10. Figure_1: This file contains the steps to develop figure 1.
11. FigureS5: This file contains the steps to develop figure S5.
Additionally, this repository contains as appendixes the stan models simulations performed as .html files.
Access information
Other publicly accessible locations of the data:
Data from 2016 is available at: O’Mara, MT, Dechmann, DKN. 2023. Data from: Greater spear nosed bats commute long distances alone, rest together, but forage apart. Movebank Data Repository. (doi:https://doi.org/10.5441/001/1.282)
The data set used in this analysis was collected at three different colonies of Phyllostomus hastatus, in Isla Colón, Bocas del Toro, Panamá during the years 2016 -2023. Bats were captured inside caves, over roost cavities, using a ring trap. Bats were processed and biologgers were attached to their backs using skin glue.

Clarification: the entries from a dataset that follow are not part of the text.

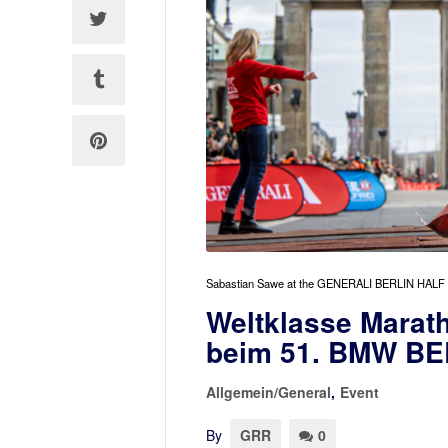
Sabastian Sawe at the GENERALI BERLIN HALF
Weltklasse Marath
beim 51. BMW B
Allgemein/General
,
Event
By
GRR
0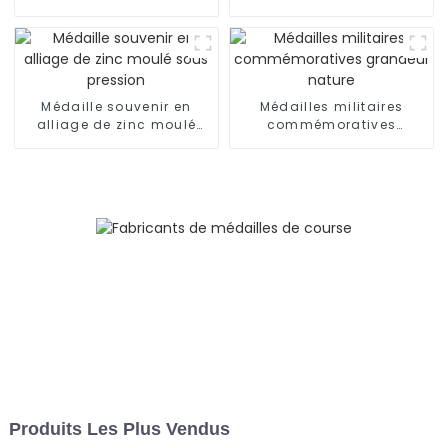
et dur
pour récompense
Médaille souvenir en
Médailles militaires
alliage de zinc moulé
commémoratives
sous pression
grandeur nature
Produits Les Plus Vendus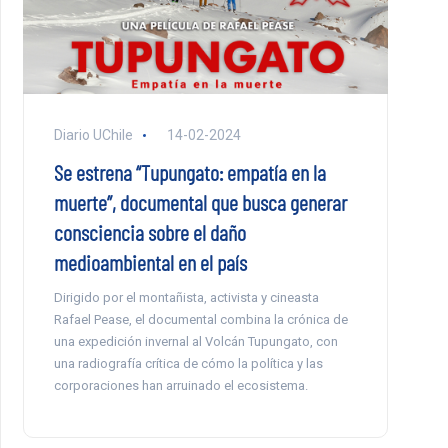
Diario UChile
14-02-2024
Se estrena “Tupungato: empatía en la
muerte”, documental que busca generar
consciencia sobre el daño
medioambiental en el país
Dirigido por el montañista, activista y cineasta
Rafael Pease, el documental combina la crónica de
una expedición invernal al Volcán Tupungato, con
una radiografía crítica de cómo la política y las
corporaciones han arruinado el ecosistema.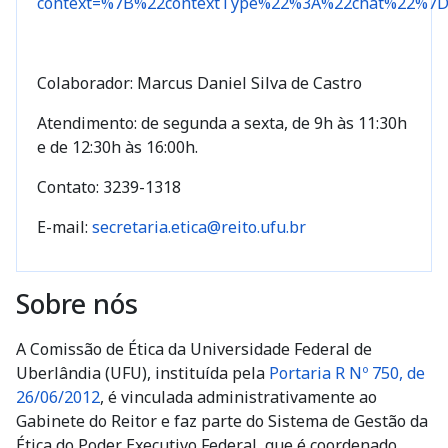
context=%7B%22contextType%22%3A%22chat%22%7
Colaborador: Marcus Daniel Silva de Castro
Atendimento: de segunda a sexta, de 9h às 11:30h
e de 12:30h às 16:00h.
Contato: 3239-1318
E-mail:
secretaria.etica@reito.ufu.br
Sobre nós
A Comissão de Ética da Universidade Federal de
Uberlândia (UFU), instituída pela
Portaria R Nº 750, de
26/06/2012
, é vinculada administrativamente ao
Gabinete do Reitor e faz parte do Sistema de Gestão da
Ética do Poder Executivo Federal, que é coordenado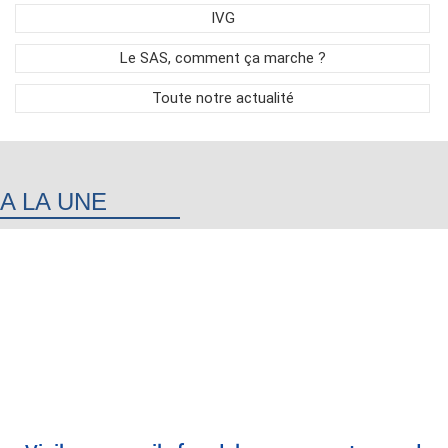
IVG
Le SAS, comment ça marche ?
Toute notre actualité
A LA UNE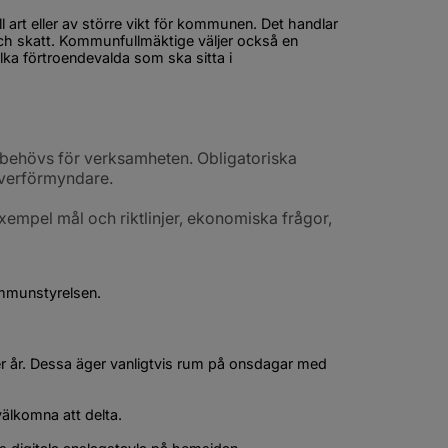
art eller av större vikt för kommunen. Det handlar 
ch skatt. Kommunfullmäktige väljer också en 
a förtroendevalda som ska sitta i 
ehövs för verksamheten. Obligatoriska 
verförmyndare.
 exempel mål och riktlinjer, ekonomiska frågor, 
ommunstyrelsen.
år. Dessa äger vanligtvis rum på onsdagar med 
välkomna att delta.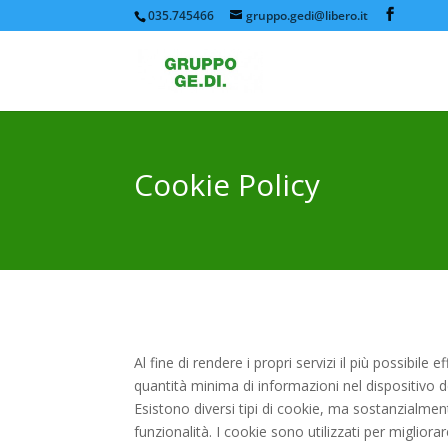
035.745466
gruppo.gedi@libero.it
Cookie Policy
Al fine di rendere i propri servizi il più possibile 
quantità minima di informazioni nel dispositivo d
Esistono diversi tipi di cookie, ma sostanzialment
funzionalità. I cookie sono utilizzati per migliora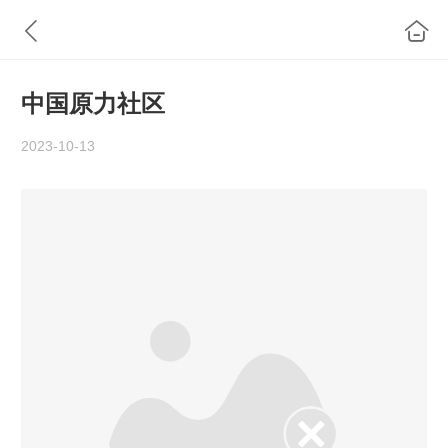
中国原力社区
2023-10-13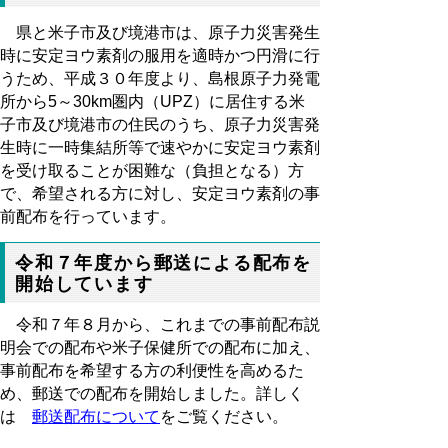
県と米子市及び境港市は、原子力災害発生
時に安定ヨウ素剤の服用を適時かつ円滑に行
うため、平成３０年度より、島根原子力発電
所から5～30km圏内
（UPZ）
に居住する米
子市及び境港市の住民のうち、原子力災害発
生時に一時集結所等で速やかに安定ヨウ素剤
を受け取ることが困難な（負担となる）方
で、希望される方に対し、安定ヨウ素剤の事
前配布を行っています。
令和７年度から郵送による配布を
開始しています
令和７年８月から、これまでの事前配布説
明会での配布や米子保健所での配布に加え、
事前配布を希望する方の利便性を高めるた
め、郵送での配布を開始しました。詳しく
は
郵送配布について
をご覧ください。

The biologgers lasted for 1-14 days.
The GPS data retrieved from the GPS devices are stored in the Movebank repository.
GPS data can be found in the following links:
- 2016 data: O’Mara, MT, Dechmann, DKN. 2023. Data from: Greater spear nosed bats commute long distances alone, rest together, but forage apart. Movebank Data Repository. https://doi.org/10.5441/001/1.282
- 2021-2022 data: Calderón-Capote MC, van Toor ML, O'Mara MT, Bayer TD, Crofoot MC, Dechmann DKN. [Year]. Data from: Consistent long-distance foraging flights across years and seasons at colony level in a Neotropical bat [2021-2022]. Movebank Data Repository. https://doi.org/10.5441/001/1.321
- 2023 data: Bayer TD, Barría LM, Gómez LF, Lee JP, Aguilar G, O’Mara MT. 2024. Data from: Consistent long-distance foraging flights across years and seasons at colony level in a Neotropical bat [2023]. Movebank Data Repository. https://doi.org/10.5441/001/1.322
The GPS data also includes associated reference data from the bats available at Movebank Data Repository (same links provided).
The GPS data was analyzed following the code workflow files in this reposirory using the R version 4.3.3 (2024-02-29). R files are commented accordingly to ensure the reproducibility of the analysis.